Несмотря на статистически значимые отличия продолжительности комплекса QRS у здоровых добровольцев и больных врожденной полной АВБ, ни продолжительность интервалов QT и JT, ни величина показателей неоднородности реполяризации не зависели от ширины комплекса QRS (полученные значения rs не превышали критическое значение, равное 0,413 для P< 0,05). Хорошо известно, что источник водителя ритма при синусовом ритме и при полной АВБ отличается. Поскольку атриовентрикулярное соединение, являющееся источником ритма у больных врожденной полной АВБ, анатомически расположено на границе правого предсердия и межжелудочковой перегородки, естественный ход возбуждения по проводящей системе, рабочему миокарду желудочков сохранен. Действительно, ни у одного больного не было обнаружено признаков нарушения внутрижелудочкового проведения на ЭКГ. Таким образом, отсутствие зависимости интервалов QT и JT, а также показателей неоднородности реполяризации для данных интервалов от ширины комплекса QRS объясняется сохранением нормальной последовательности хода возбуждения по желудочкам.

Электрофизиологически в миокарде желудочков выделяют три типа клеток: эндо-, М-, эпиклетки (Akar F.G. et al., 2002). В классических работах Antzelevitch et al., (2005) была показана связь фаз потенциалов действия этих клеток с формированием комплексов и интервалов ЭКГ. Началу интервала QT соответствует деполяризация эндоклеток миокарда (фаза 0 потенциала действия), его концу соответствует окончание медленной реполяризации (фаза 3 потенциала действия) М-клеток (рис. 3). Началу же интервала JT соответствует окончание быстрой реполяризации (фаза 1 потенциала действия) эпиклеток миокарда.
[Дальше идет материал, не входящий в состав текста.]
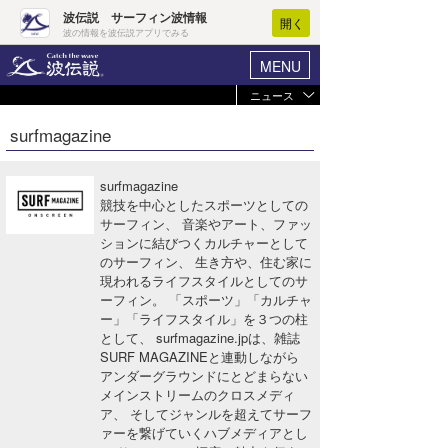
波伝説 サーフィン波情報
開く
波の情報を波伝説アプリでみる
MENU
ニュース
ヘルプ
マイホーム
surfmagazine
Core Surf Japan
ログイン
コンテスト
surfmagazine
新規会員登録
競技を中心としたスポーツとしての
ファッション/グッズ
サーフィン、 音楽やアート、ファッ
波情報･概況
ションに結びつくカルチャーとして
アート＆エンタメ
のサーフィン、 生き方や、住む家に
波予想ツール
WAVE HUNTER
現われるライフスタイルとしてのサ
コラム
ーフィン。 「スポーツ」「カルチャ
気象情報
ー」「ライフスタイル」を３つの柱
として、 surfmagazine.jpは、雑誌
トラベル
ニュース
SURF MAGAZINEと連動しながら
アンダーグラウンドにとどまらない
ショップ情報
サーフィンエリアガイド
メインストリームのクロスメディ
ア、 そしてジャンルを超えてサーフ
ショップ情報
ウラナミ
会員メニュー
ァーを繋げていくハブメディアとし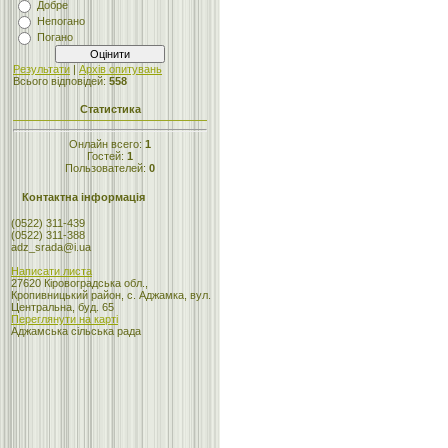
Добре
Непогано
Погано
Результати
|
Архів опитувань
Всього відповідей:
558
Статистика
Онлайн всего:
1
Гостей:
1
Пользователей:
0
Контактна інформація
(0522) 311-439
(0522) 311-388
adz_srada@i.ua
Написати листа
27620 Кіровоградська обл.,
Кропивницький район, с. Аджамка, вул.
Центральна, буд. 65
Переглянути на карті
Аджамська сільська рада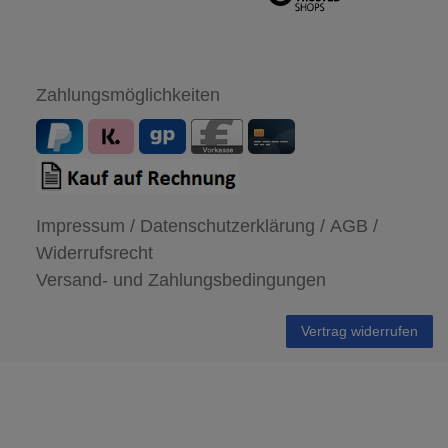
Zahlungsmöglichkeiten
Impressum /
Datenschutzerklärung /
AGB /
Widerrufsrecht
Versand- und Zahlungsbedingungen
Vertrag widerrufen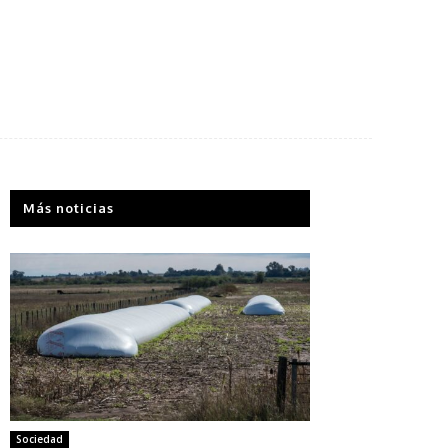
Más noticias
Sociedad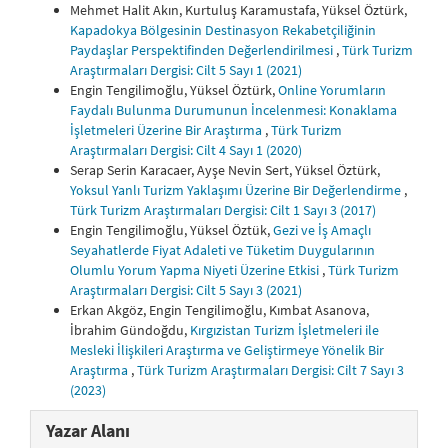
Mehmet Halit Akın, Kurtuluş Karamustafa, Yüksel Öztürk,
Kapadokya Bölgesinin Destinasyon Rekabetçiliğinin
Paydaşlar Perspektifinden Değerlendirilmesi
,
Türk Turizm
Araştırmaları Dergisi: Cilt 5 Sayı 1 (2021)
Engin Tengilimoğlu, Yüksel Öztürk,
Online Yorumların
Faydalı Bulunma Durumunun İncelenmesi: Konaklama
İşletmeleri Üzerine Bir Araştırma
,
Türk Turizm
Araştırmaları Dergisi: Cilt 4 Sayı 1 (2020)
Serap Serin Karacaer, Ayşe Nevin Sert, Yüksel Öztürk,
Yoksul Yanlı Turizm Yaklaşımı Üzerine Bir Değerlendirme
,
Türk Turizm Araştırmaları Dergisi: Cilt 1 Sayı 3 (2017)
Engin Tengilimoğlu, Yüksel Öztük,
Gezi ve İş Amaçlı
Seyahatlerde Fiyat Adaleti ve Tüketim Duygularının
Olumlu Yorum Yapma Niyeti Üzerine Etkisi
,
Türk Turizm
Araştırmaları Dergisi: Cilt 5 Sayı 3 (2021)
Erkan Akgöz, Engin Tengilimoğlu, Kımbat Asanova,
İbrahim Gündoğdu,
Kırgızistan Turizm İşletmeleri ile
Mesleki İlişkileri Araştırma ve Geliştirmeye Yönelik Bir
Araştırma
,
Türk Turizm Araştırmaları Dergisi: Cilt 7 Sayı 3
(2023)
Yazar Alanı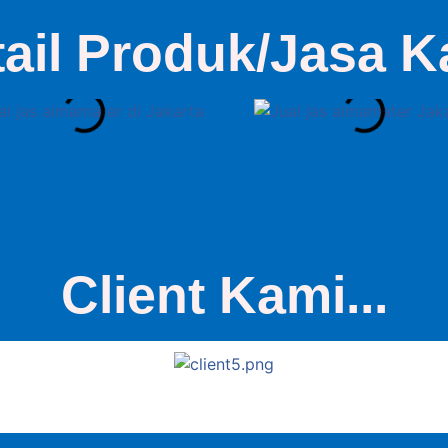
tail Produk/Jasa K
Client Kami...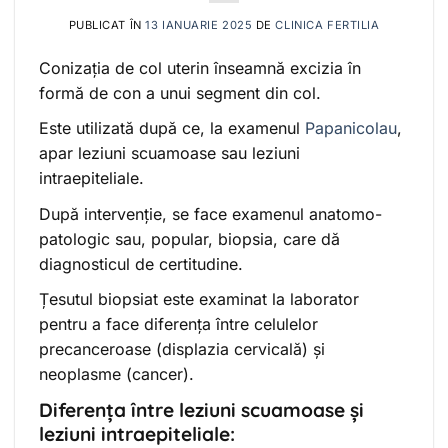
PUBLICAT ÎN
13 IANUARIE 2025
DE
CLINICA FERTILIA
Conizația de col uterin înseamnă excizia în
formă de con a unui segment din col.
Este utilizată după ce, la examenul
Papanicolau
,
apar leziuni scuamoase sau leziuni
intraepiteliale.
După intervenție, se face examenul anatomo-
patologic sau, popular, biopsia, care dă
diagnosticul de certitudine.
Țesutul biopsiat este examinat la laborator
pentru a face diferența între celulelor
precanceroase (displazia cervicală) și
neoplasme (cancer).
Diferența între leziuni scuamoase și
leziuni intraepiteliale: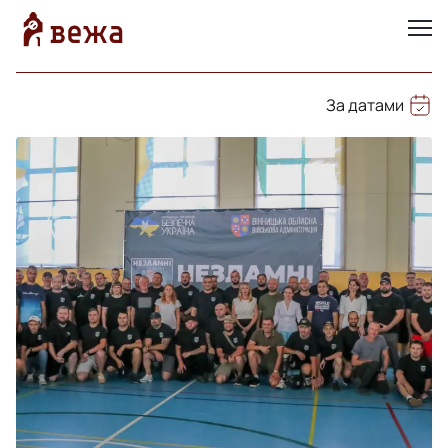
За датами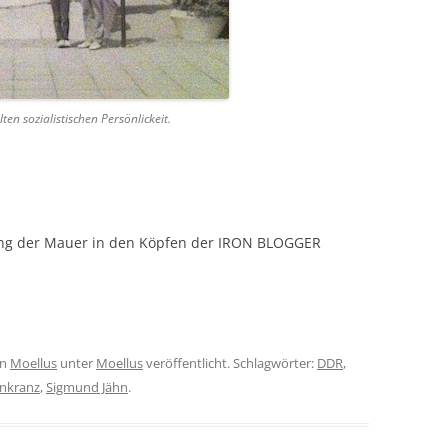
en sozialistischen Persönlickeit.
dung der Mauer in den Köpfen der IRON BLOGGER
on
Moellus
unter
Moellus
veröffentlicht. Schlagwörter:
DDR
,
nkranz
,
Sigmund Jähn
.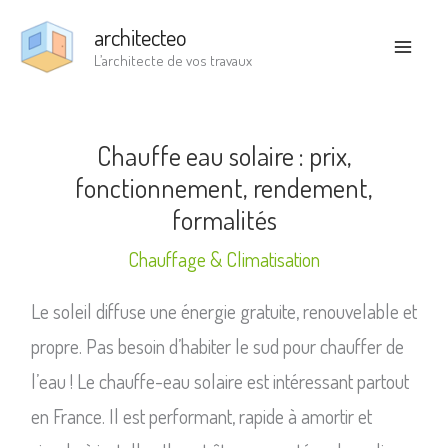
Aller
architecteo
au
L’architecte de vos travaux
contenu
Chauffe eau solaire : prix,
fonctionnement, rendement,
formalités
Chauffage & Climatisation
Le soleil diffuse une énergie gratuite, renouvelable et
propre. Pas besoin d’habiter le sud pour chauffer de
l’eau ! Le chauffe-eau solaire est intéressant partout
en France. Il est performant, rapide à amortir et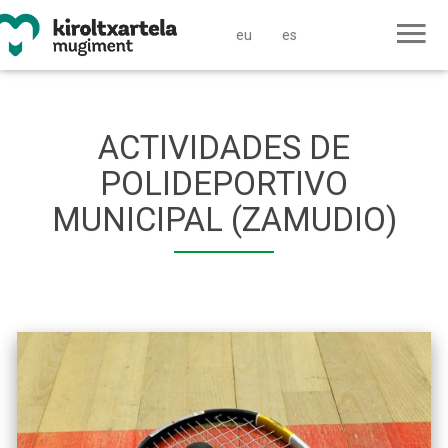
eu
es
ACTIVIDADES DE
POLIDEPORTIVO
MUNICIPAL (ZAMUDIO)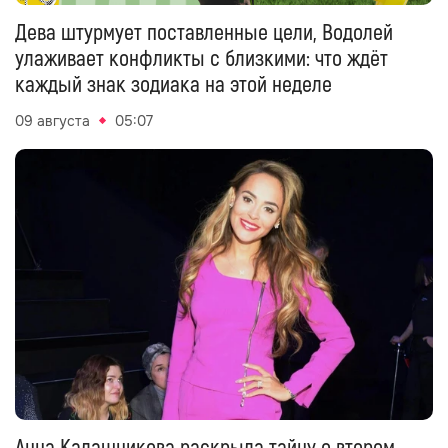
Дева штурмует поставленные цели, Водолей
улаживает конфликты с близкими: что ждёт
каждый знак зодиака на этой неделе
09 августа
05:07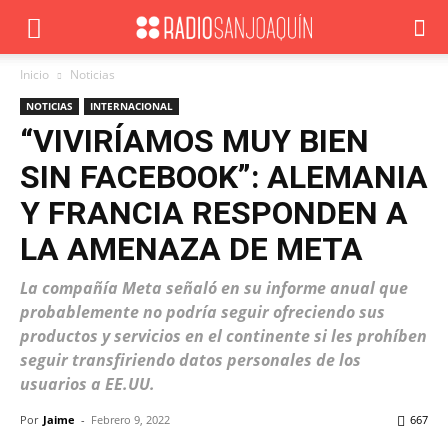
Inicio
Noticias
NOTICIAS
INTERNACIONAL
“VIVIRÍAMOS MUY BIEN
SIN FACEBOOK”: ALEMANIA
Y FRANCIA RESPONDEN A
LA AMENAZA DE META
La compañía Meta señaló en su informe anual que
probablemente no podría seguir ofreciendo sus
productos y servicios en el continente si les prohíben
seguir transfiriendo datos personales de los
usuarios a EE.UU.
Por
Jaime
-
Febrero 9, 2022
667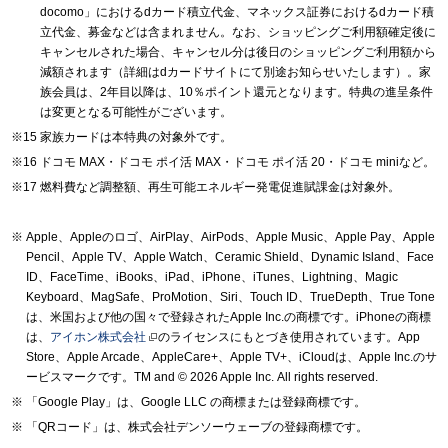
docomo」におけるdカード積立代金、マネックス証券におけるdカード積
立代金、募金などは含まれません。なお、ショッピングご利用額確定後に
キャンセルされた場合、キャンセル分は後日のショッピングご利用額から
減額されます（詳細はdカードサイトにて別途お知らせいたします）。家
族会員は、2年目以降は、10％ポイント還元となります。特典の進呈条件
は変更となる可能性がございます。
家族カードは本特典の対象外です。
ドコモ MAX・ドコモ ポイ活 MAX・ドコモ ポイ活 20・ドコモ miniなど。
燃料費など調整額、再生可能エネルギー発電促進賦課金は対象外。
Apple、Appleのロゴ、AirPlay、AirPods、Apple Music、Apple Pay、Apple
Pencil、Apple TV、Apple Watch、Ceramic Shield、Dynamic Island、Face
ID、FaceTime、iBooks、iPad、iPhone、iTunes、Lightning、Magic
Keyboard、MagSafe、ProMotion、Siri、Touch ID、TrueDepth、True Tone
は、米国および他の国々で登録されたApple Inc.の商標です。iPhoneの商標
は、
アイホン株式会社
のライセンスにもとづき使用されています。App
Store、Apple Arcade、AppleCare+、Apple TV+、iCloudは、Apple Inc.のサ
ービスマークです。TM and © 2026 Apple Inc.
All rights reserved.
「Google Play」は、Google LLC の商標または登録商標です。
「QRコード」は、株式会社デンソーウェーブの登録商標です。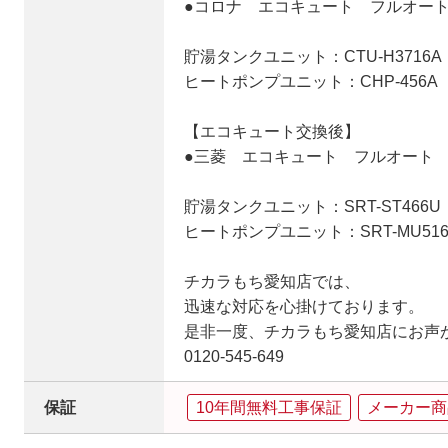
●コロナ エコキュート フルオート 
貯湯タンクユニット：CTU-H3716A
ヒートポンプユニット：CHP-456A
【エコキュート交換後】
●三菱 エコキュート フルオート 角
貯湯タンクユニット：SRT-ST466U
ヒートポンプユニット：SRT-MU516
チカラもち愛知店では、
迅速な対応を心掛けております。
是非一度、チカラもち愛知店にお声
0120-545-649
保証
10年間無料工事保証
メーカー商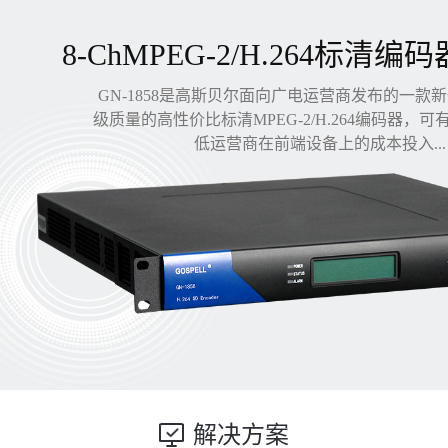
8-ChMPEG-2/H.264标清编码
GN-1858是高斯贝尔面向广电运营商发布的一款
级质量的高性价比标清MPEG-2/H.264编码器，
低运营商在前端设备上的成本投入...
解决方案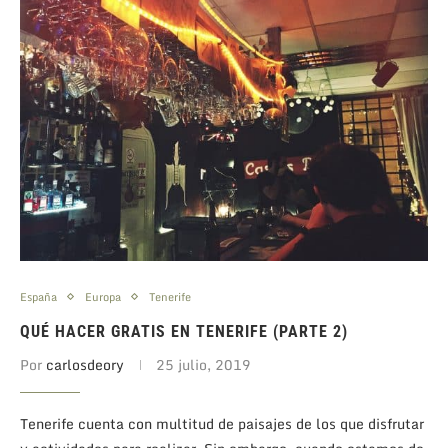
España
Europa
Tenerife
QUÉ HACER GRATIS EN TENERIFE (PARTE 2)
Por
carlosdeory
25 julio, 2019
Tenerife cuenta con multitud de paisajes de los que disfrutar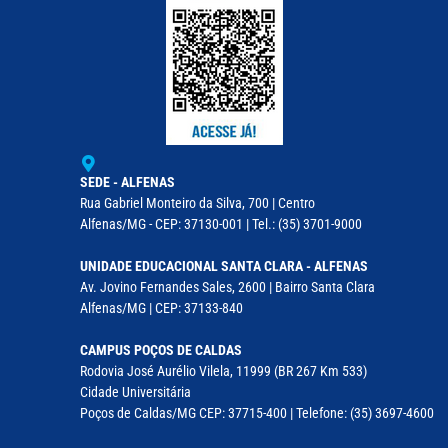
SEDE - ALFENAS
Rua Gabriel Monteiro da Silva, 700 | Centro
Alfenas/MG - CEP: 37130-001 | Tel.: (35) 3701-9000
UNIDADE EDUCACIONAL SANTA CLARA - ALFENAS
Av. Jovino Fernandes Sales, 2600 | Bairro Santa Clara
Alfenas/MG | CEP: 37133-840
CAMPUS POÇOS DE CALDAS
Rodovia José Aurélio Vilela, 11999 (BR 267 Km 533)
Cidade Universitária
Poços de Caldas/MG CEP: 37715-400 | Telefone: (35) 3697-4600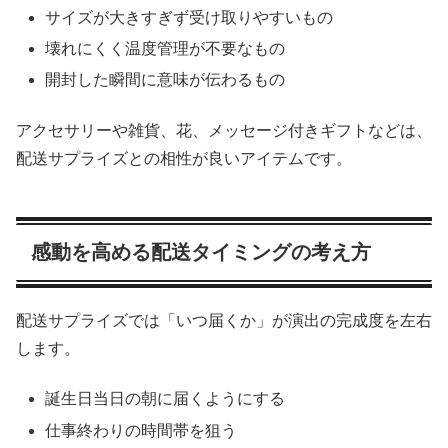
サイズが大きすぎず受け取りやすいもの
壊れにくく温度管理が不要なもの
開封した瞬間に意味が伝わるもの
アクセサリーや雑貨、花、メッセージ付きギフトなどは、
配送サプライズとの相性が良いアイテムです。
感動を高める配送タイミングの考え方
配送サプライズでは「いつ届くか」が演出の完成度を左右
します。
誕生日当日の朝に届くようにする
仕事終わりの時間帯を狙う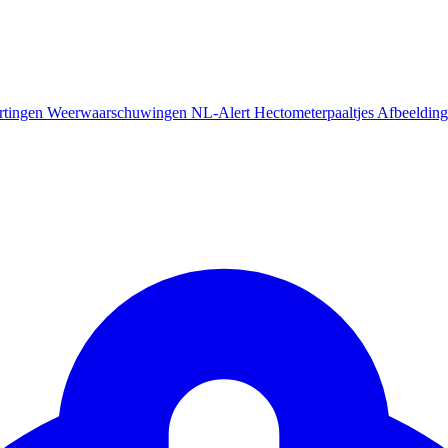
rtingen
Weerwaarschuwingen
NL-Alert
Hectometerpaaltjes
Afbeelding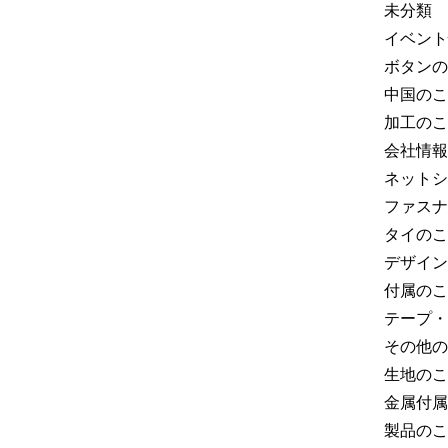
未分類
イベント
ボタンの
中国のこ
加工のこ
会社情報
ネットシ
ファスナ
タイのこ
デザイン
付属のこ
テープ・
その他の
生地のこ
金属付属
製品のこ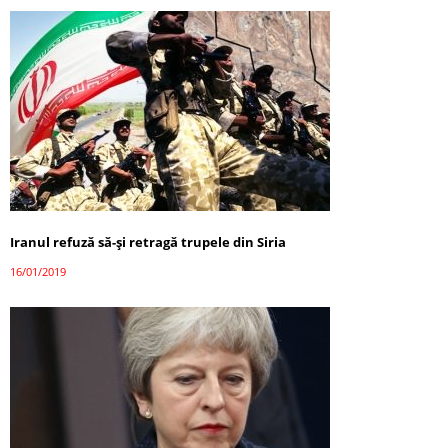
Iranul refuză să-și retragă trupele din Siria
16/01/2019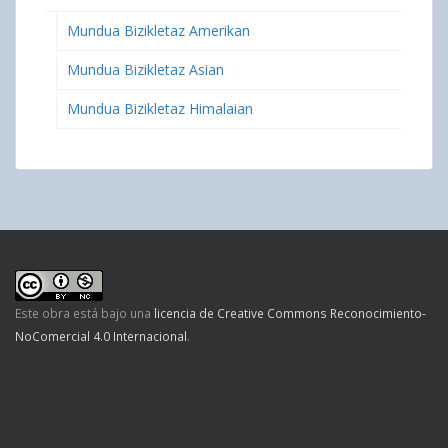
Mundua Bizikletaz Amerikan
Mundua Bizikletaz Asian
Mundua Bizikletaz Himalaian
Este obra está bajo una
licencia de Creative Commons Reconocimiento-
NoComercial 4.0 Internacional
.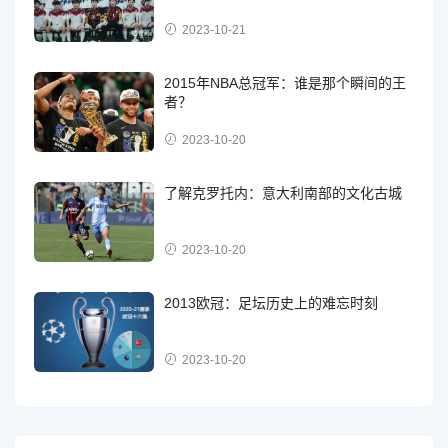
2023-10-21
2015年NBA总冠军：谁是那个瞬间的王
者？
2023-10-20
了解克罗托内：意大利南部的文化古城
2023-10-20
2013欧冠：足坛历史上的难忘时刻
2023-10-20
В действительности, максимальные и минимальные интервалы QT и JT у здоровых добровольцев определялись в разных отведениях. Так максимальный интервал QT чаще определялся в отведениях V3, V4, что совпадает с результатами исследований, полученных другими авторами (Баум О. В., 2000), а максимальный интервал JT чаще определялся в отведении aVR.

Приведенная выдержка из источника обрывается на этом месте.